Scan the records for the word "look". Return each line where it is found.

### Data provided
*** Block opens ***
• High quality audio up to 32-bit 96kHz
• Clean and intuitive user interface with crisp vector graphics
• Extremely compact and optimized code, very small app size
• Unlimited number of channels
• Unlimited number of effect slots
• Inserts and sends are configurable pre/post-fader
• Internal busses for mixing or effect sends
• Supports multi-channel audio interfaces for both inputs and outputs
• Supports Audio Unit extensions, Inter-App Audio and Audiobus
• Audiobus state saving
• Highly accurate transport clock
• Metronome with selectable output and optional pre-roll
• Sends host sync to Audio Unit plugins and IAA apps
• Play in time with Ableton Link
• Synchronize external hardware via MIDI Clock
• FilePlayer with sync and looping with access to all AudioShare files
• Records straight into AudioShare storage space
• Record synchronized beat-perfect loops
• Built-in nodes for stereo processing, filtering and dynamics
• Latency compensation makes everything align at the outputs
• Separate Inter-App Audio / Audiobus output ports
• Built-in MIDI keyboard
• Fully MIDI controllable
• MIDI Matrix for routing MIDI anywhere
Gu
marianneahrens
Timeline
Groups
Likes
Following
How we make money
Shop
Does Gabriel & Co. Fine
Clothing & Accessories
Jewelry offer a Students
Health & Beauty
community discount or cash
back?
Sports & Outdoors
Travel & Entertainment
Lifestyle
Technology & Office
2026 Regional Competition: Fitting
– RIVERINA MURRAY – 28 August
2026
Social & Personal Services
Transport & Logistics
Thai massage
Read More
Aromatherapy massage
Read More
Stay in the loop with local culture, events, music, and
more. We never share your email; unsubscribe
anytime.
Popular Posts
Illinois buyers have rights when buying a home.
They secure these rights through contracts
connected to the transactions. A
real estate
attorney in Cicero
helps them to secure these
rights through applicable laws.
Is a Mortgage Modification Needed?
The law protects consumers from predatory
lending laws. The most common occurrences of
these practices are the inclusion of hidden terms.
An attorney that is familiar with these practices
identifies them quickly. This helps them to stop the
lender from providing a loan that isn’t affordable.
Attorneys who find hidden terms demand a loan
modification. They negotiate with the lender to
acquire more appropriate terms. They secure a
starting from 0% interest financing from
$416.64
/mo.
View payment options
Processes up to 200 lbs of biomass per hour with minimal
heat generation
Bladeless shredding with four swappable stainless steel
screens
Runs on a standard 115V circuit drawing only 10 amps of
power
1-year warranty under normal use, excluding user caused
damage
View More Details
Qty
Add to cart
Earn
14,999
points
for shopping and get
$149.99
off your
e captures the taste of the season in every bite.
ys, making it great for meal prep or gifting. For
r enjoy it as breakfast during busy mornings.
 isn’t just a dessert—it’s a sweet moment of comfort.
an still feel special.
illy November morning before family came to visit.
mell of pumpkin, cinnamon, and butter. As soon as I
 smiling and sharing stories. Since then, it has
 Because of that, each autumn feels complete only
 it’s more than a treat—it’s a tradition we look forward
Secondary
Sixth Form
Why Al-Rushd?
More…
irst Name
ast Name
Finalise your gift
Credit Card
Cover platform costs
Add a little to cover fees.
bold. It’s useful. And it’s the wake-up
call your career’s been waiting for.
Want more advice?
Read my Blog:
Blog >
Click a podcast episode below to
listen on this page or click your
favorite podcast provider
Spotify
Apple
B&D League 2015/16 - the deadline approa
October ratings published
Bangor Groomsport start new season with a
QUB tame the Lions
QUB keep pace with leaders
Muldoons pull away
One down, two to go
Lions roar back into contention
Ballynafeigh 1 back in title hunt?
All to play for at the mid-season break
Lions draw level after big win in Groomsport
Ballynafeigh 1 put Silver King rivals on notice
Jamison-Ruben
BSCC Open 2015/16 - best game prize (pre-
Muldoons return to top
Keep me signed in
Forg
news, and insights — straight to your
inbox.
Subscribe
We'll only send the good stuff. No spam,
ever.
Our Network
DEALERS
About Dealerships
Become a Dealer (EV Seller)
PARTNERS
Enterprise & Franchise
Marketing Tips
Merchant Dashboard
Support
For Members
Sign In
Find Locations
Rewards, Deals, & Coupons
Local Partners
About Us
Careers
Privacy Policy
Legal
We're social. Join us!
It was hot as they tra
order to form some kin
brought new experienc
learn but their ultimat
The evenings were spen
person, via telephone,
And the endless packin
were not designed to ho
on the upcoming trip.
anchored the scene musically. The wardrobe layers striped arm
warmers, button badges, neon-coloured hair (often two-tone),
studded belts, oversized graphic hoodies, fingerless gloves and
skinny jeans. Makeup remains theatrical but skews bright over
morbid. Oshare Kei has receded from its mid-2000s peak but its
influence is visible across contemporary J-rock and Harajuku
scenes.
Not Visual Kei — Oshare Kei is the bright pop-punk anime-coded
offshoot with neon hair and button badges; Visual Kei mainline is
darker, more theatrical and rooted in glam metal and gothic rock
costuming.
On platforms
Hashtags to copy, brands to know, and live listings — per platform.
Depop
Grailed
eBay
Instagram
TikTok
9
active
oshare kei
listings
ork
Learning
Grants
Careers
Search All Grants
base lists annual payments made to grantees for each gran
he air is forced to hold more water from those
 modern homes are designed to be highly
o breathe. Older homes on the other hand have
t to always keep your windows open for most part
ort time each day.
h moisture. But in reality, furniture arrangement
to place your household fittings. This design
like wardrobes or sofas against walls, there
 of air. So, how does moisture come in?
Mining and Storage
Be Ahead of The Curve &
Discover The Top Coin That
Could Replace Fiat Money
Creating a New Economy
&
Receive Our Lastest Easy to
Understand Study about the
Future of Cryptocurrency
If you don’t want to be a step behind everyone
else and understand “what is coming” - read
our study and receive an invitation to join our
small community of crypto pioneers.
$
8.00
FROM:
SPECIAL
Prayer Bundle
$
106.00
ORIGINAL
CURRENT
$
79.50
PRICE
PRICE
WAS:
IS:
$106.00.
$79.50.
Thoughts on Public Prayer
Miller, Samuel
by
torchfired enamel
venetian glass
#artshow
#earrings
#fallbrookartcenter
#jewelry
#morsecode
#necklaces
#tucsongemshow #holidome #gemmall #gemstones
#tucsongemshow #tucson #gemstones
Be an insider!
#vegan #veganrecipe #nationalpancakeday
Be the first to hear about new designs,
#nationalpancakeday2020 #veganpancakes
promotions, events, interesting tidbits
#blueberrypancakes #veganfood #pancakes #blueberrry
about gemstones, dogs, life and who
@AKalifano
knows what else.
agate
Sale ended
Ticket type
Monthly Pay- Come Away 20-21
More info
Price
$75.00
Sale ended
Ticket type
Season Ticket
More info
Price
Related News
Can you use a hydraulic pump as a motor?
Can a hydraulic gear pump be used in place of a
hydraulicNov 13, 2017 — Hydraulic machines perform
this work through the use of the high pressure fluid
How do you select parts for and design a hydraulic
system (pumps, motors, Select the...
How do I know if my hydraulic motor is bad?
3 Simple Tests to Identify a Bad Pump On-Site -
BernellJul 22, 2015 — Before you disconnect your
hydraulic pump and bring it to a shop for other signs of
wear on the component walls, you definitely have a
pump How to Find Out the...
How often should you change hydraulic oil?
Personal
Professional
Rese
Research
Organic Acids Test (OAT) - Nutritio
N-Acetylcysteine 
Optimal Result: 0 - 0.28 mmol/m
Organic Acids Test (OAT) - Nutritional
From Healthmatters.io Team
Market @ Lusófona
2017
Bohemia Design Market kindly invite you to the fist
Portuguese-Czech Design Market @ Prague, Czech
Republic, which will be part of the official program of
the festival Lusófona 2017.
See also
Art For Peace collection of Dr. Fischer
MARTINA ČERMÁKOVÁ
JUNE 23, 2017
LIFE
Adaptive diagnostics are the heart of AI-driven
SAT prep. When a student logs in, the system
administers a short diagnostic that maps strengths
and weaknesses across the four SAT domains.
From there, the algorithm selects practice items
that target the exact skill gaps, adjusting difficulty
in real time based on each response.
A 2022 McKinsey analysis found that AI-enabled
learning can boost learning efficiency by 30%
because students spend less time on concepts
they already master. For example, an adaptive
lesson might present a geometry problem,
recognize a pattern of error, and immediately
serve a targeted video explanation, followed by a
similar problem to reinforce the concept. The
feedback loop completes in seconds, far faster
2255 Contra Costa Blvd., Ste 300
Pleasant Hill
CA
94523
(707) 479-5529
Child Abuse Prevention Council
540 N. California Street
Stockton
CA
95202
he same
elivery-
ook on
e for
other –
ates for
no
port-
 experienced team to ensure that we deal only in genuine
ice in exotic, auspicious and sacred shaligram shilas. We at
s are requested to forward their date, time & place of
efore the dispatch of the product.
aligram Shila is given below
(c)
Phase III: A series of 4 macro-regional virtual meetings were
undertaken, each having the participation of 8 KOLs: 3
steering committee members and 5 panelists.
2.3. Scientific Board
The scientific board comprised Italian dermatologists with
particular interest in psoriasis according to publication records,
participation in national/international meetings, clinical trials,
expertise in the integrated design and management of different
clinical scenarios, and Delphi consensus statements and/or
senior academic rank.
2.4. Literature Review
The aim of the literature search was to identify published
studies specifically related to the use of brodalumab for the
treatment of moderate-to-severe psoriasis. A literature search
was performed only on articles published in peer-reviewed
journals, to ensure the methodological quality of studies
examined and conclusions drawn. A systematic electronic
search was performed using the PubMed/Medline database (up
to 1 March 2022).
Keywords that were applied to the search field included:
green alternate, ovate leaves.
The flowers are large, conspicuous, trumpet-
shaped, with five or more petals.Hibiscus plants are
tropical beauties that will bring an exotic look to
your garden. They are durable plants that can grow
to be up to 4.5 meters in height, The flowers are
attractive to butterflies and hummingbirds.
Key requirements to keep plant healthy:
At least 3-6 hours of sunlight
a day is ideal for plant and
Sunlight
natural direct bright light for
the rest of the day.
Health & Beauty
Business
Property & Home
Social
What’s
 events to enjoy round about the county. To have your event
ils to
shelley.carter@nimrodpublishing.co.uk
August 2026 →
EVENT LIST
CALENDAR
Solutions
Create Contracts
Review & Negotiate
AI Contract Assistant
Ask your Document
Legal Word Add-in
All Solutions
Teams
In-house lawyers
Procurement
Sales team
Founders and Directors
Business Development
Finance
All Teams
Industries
*** Block closes ***
### Response below
 it’s more than a treat—it’s a tradition we look forward
tropical beauties that will bring an exotic look to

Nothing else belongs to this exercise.